Ironclad has Suffolk connection
Published 10:16 pm Thursday, March 8, 2012
The famous Battle of the Ironclads may have been within sight of what is now Suffolk, but that’s not the only connection between the city and the battle.
A boatswain on the CSS Virginia (often called the Merrimack) was Charles Hasker, who was the great-grandfather of Suffolk’s Harriet Wills Hunter and the great-great-grandfather of her son Brian Wills.
Not coincidentally, Brian Wills is intensely interested in the Civil War and is a professor of history and director of the Center for the Study of the Civil War Era at Kennesaw State University in Georgia. He has written several books about the Civil War, including one focusing on the war’s effects on southeastern Virginia.
Hasker served on the Virginia during the Battle of Hampton Roads, when the Confederacy’s ironclad ship engaged with Union ships during the course of two days in the James River.
The battle occurred near the river’s confluence with the Nansemond River and would have been easily visible from what was then called Pig Point, now the old Tidewater Community College campus in North Suffolk.
Unfortunately, not many records exist about Hasker’s service, Wills said. But he does know that his great-great-grandfather was the one who, under orders, blew up the ship.
About two months after the famous battle, the Virginia was trapped in the James River, unable to go farther up the James toward Richmond because of shallow water and unable to go out to sea, because it was not very seaworthy.
Rather than let the enemy take control of the ship, the crew abandoned the Virginia and left a trail of gunpowder. Hasker lit the fuse, and that was the end of one of the first ironclad ships that changed the course of naval warfare.
But that wouldn’t be Hasker’s last encounter with a groundbreaking ship. He would go on to serve ever so briefly on the submarine CSS Hunley.
Hasker, a lieutenant by that time, volunteered to take somebody else’s place during a test run. As sailors were getting aboard, another boat left a large wake that swamped the cabin of the submarine, and it began to founder.
One man jumped out, and Hasker was right behind him. But the hatch door came down on his leg, trapping him and forcing him to go down with the ship.
When it reached the bottom, Hasker opened the door, swam to the surface and never got aboard the Hunley again, even after it was recovered and refurbished. It would go on to become the first submarine to sink an enemy ship in battle, Wills said.
“I’m sure it was a matter of pride,” he said.

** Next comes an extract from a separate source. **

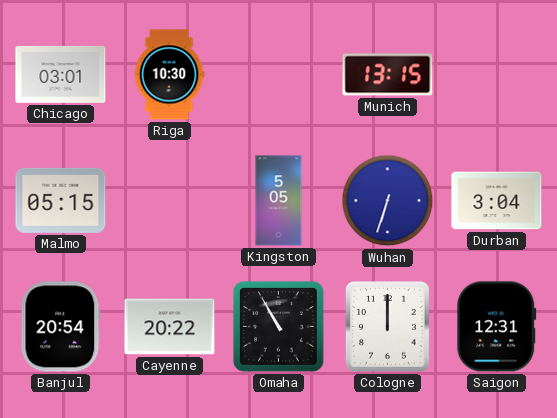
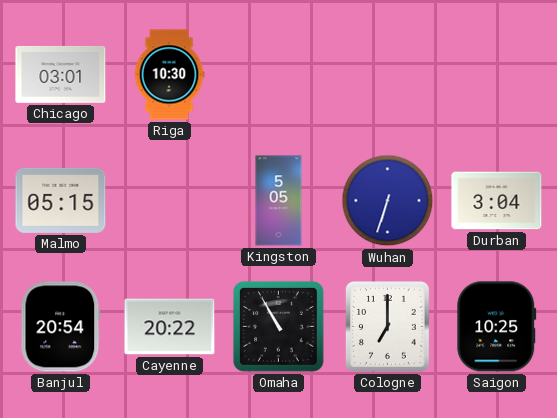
Munich: 13:15 -> none
Cologne: 12:00 -> 7:00
Saigon: 12:31 -> 10:25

After Hasker’s Confederate service, he went on to give lectures during the Spanish-American War comparing naval ships and capabilities during the two wars. Unfortunately, none of those lectures — not even transcripts, if there ever were any — have survived. But Wills points to the lectures as evidence that his ancestor, even during his lifetime, knew how significant those naval achievements had been.
“Even he knew how historic it was,” Wills said.